Since then, other animators have homaged the same moment, such as this moment from "Jurassic Park 2: The Lost World." Note the arm in the screencaps below. It's hard to see because the lighintg is so bad, but the motion is really visible in the movie.

I'm certain there have been other projects that have referenced that same ear/face scratch, but I haven't been able to find them. I know Harryhausen did it at least once more (in test footage he did as a teen that I couldn't find on-line). I thought he'd done it in some of his other films, but couldn't find a similar moment in either "Seventh Voyage of Sinbad," or "Sinbad and the Eye of the Tiger," or "1,000,000 Years B.C." They didn't do it in Jackson's "King Kong" remake, either.

Anyway, if there's any doubt that Corben was deliberately evoking "King Kong" there, this should erase it.

One of my favorite moments in the Kong-T Rex fight, translated quite lovingly and faithfully into what was otherwise a pretty crappy comic book story.

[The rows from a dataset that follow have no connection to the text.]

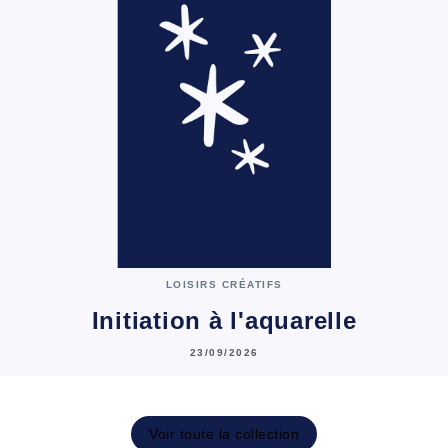
LOISIRS CRÉATIFS
Initiation à l'aquarelle
23/09/2026
Voir toute la collection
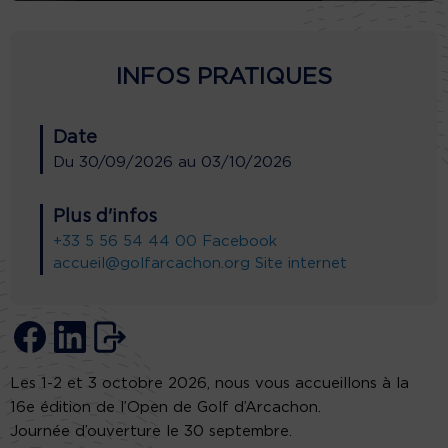
INFOS PRATIQUES
Date
Du
30/09/2026
au
03/10/2026
Plus d'infos
+33 5 56 54 44 00
Facebook
accueil@golfarcachon.org
Site internet
Les 1-2 et 3 octobre 2026, nous vous accueillons à la
16e édition de l’Open de Golf d’Arcachon.
Journée d’ouverture le 30 septembre.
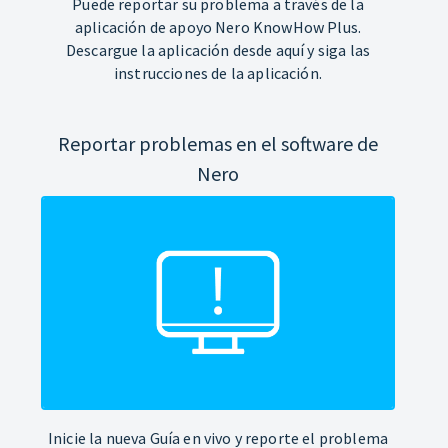
Puede reportar su problema a través de la
aplicación de apoyo Nero KnowHow Plus.
Descargue la aplicación desde aquí y siga las
instrucciones de la aplicación.
Reportar problemas en el software de
Nero
Inicie la nueva Guía en vivo y reporte el problema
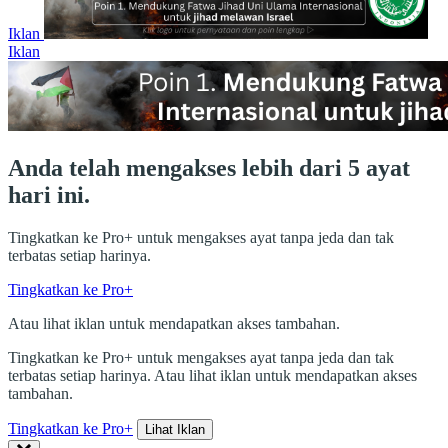
Iklan
Iklan
Anda telah mengakses lebih dari 5 ayat
hari ini.
Tingkatkan ke Pro+ untuk mengakses ayat tanpa jeda dan tak
terbatas setiap harinya.
Tingkatkan ke Pro+
Atau lihat iklan untuk mendapatkan akses tambahan.
Tingkatkan ke Pro+ untuk mengakses ayat tanpa jeda dan tak
terbatas setiap harinya. Atau lihat iklan untuk mendapatkan akses
tambahan.
Tingkatkan ke Pro+
Lihat Iklan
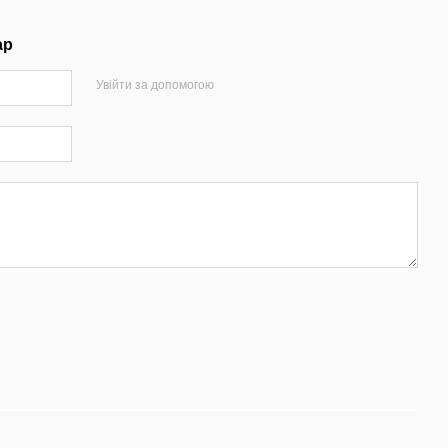
ар
Увійти за допомогою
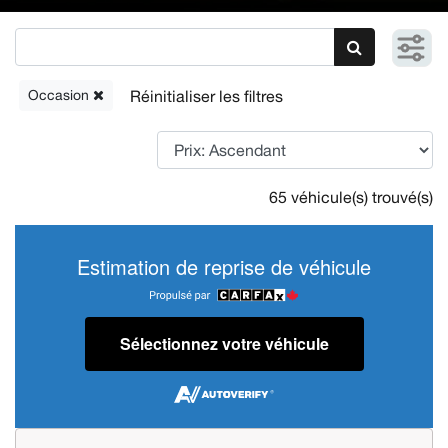
Occasion
65 véhicule(s) trouvé(s)
Estimation de reprise de véhicule
Sélectionnez votre véhicule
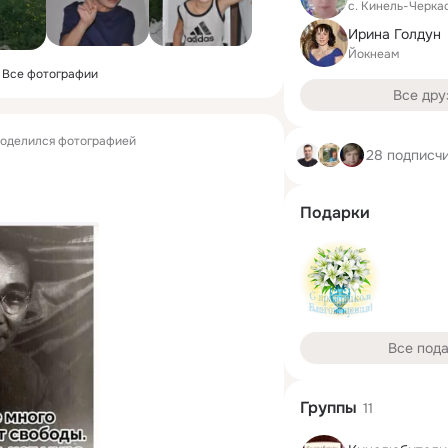
с. Кинель-Черка
Ирина Голдун
Йокнеам
Все фотографии
Все дру
оделился фотографией
28 подписч
Подарки
Все под
Группы
11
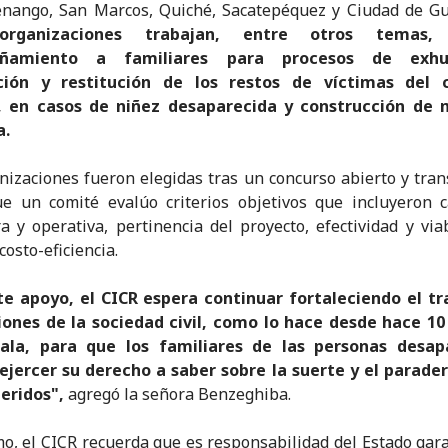
enango, San Marcos, Quiché, Sacatepéquez y Ciudad de Gu
organizaciones trabajan, entre otros temas
ñamiento a familiares para procesos de exhu
ión y restitución de los restos de víctimas del c
 en casos de niñez desaparecida y construcción de
a.
nizaciones fueron elegidas tras un concurso abierto y tra
e un comité evalúo criterios objetivos que incluyeron 
ra y operativa, pertinencia del proyecto, efectividad y viab
costo-eficiencia.
te apoyo, el CICR espera continuar fortaleciendo el tr
ciones de la sociedad civil, como lo hace desde hace 10
la, para que los familiares de las personas desap
ejercer su derecho a saber sobre la suerte y el parader
eridos",
agregó la señora Benzeghiba.
mo, el CICR recuerda que es responsabilidad del Estado gara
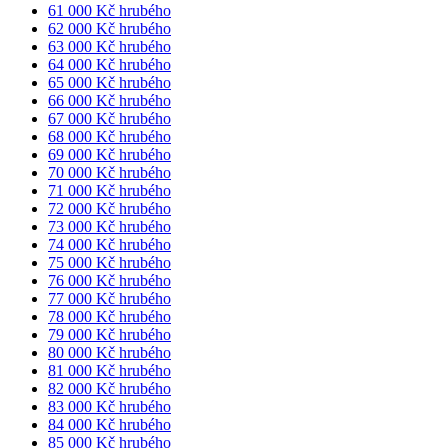
61 000 Kč hrubého
62 000 Kč hrubého
63 000 Kč hrubého
64 000 Kč hrubého
65 000 Kč hrubého
66 000 Kč hrubého
67 000 Kč hrubého
68 000 Kč hrubého
69 000 Kč hrubého
70 000 Kč hrubého
71 000 Kč hrubého
72 000 Kč hrubého
73 000 Kč hrubého
74 000 Kč hrubého
75 000 Kč hrubého
76 000 Kč hrubého
77 000 Kč hrubého
78 000 Kč hrubého
79 000 Kč hrubého
80 000 Kč hrubého
81 000 Kč hrubého
82 000 Kč hrubého
83 000 Kč hrubého
84 000 Kč hrubého
85 000 Kč hrubého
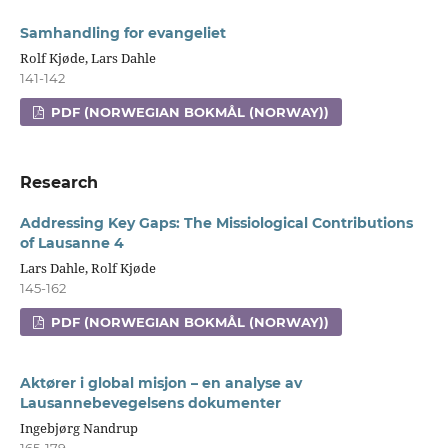
Samhandling for evangeliet
Rolf Kjøde, Lars Dahle
141-142
PDF (NORWEGIAN BOKMÅL (NORWAY))
Research
Addressing Key Gaps: The Missiological Contributions
of Lausanne 4
Lars Dahle, Rolf Kjøde
145-162
PDF (NORWEGIAN BOKMÅL (NORWAY))
Aktører i global misjon – en analyse av
Lausannebevegelsens dokumenter
Ingebjørg Nandrup
165-179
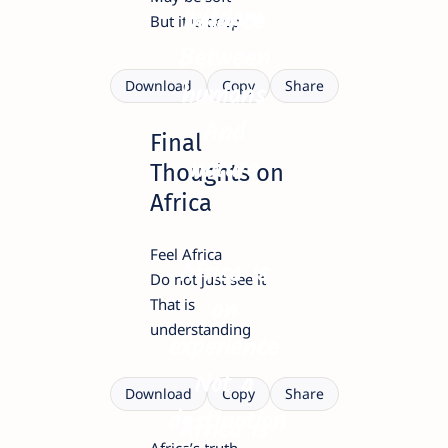
wisdom
balance
But it is deep
Between
humans
Download
Copy
Share
And
Final
nature
Thoughts on
Africa
Feel Africa
Africa is
Do not just see it
yourquotezone.com
an
That is
understanding
experience
Not a
Download
Copy
Share
destination
Africa is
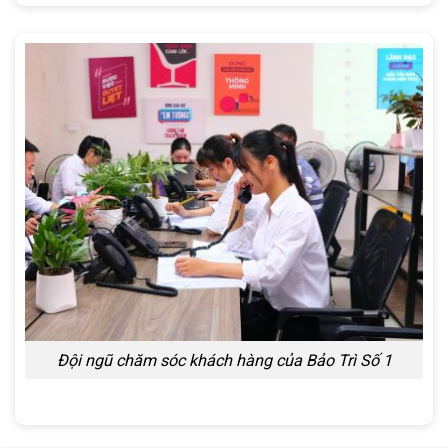
Đội ngũ chăm sóc khách hàng của Bảo Trì Số 1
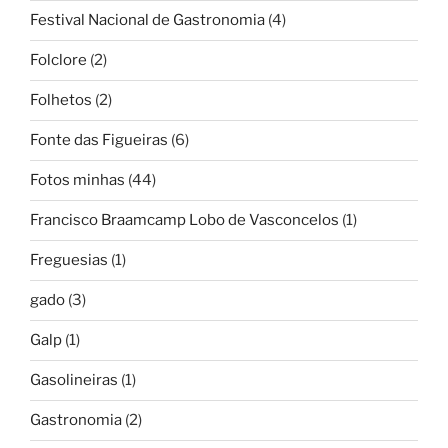
Festival Nacional de Gastronomia
(4)
Folclore
(2)
Folhetos
(2)
Fonte das Figueiras
(6)
Fotos minhas
(44)
Francisco Braamcamp Lobo de Vasconcelos
(1)
Freguesias
(1)
gado
(3)
Galp
(1)
Gasolineiras
(1)
Gastronomia
(2)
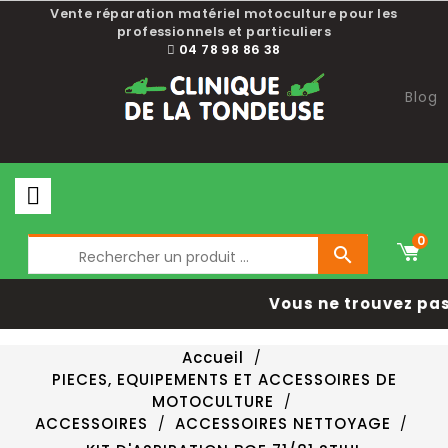
Vente réparation matériel motoculture pour les
professionnels et particuliers
04 78 98 86 38
Blog
0

Vous ne trouvez pas 
Accueil
PIECES, EQUIPEMENTS ET ACCESSOIRES DE
MOTOCULTURE
ACCESSOIRES
ACCESSOIRES NETTOYAGE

You may wonder why I'm spending so much time and effort on a couple of throwaway panels like this. Number one, I'm a huge stop-motion fan from way back, and number two, this is what fans do. We pan the gold from the considerably larger amounts of dross so that we can feel as if our time was not wasted.

Oh, and by the way, Corben is fantastic, but seriously, write this upon your heart and remember it--nobody reads Corben's comics for the stories.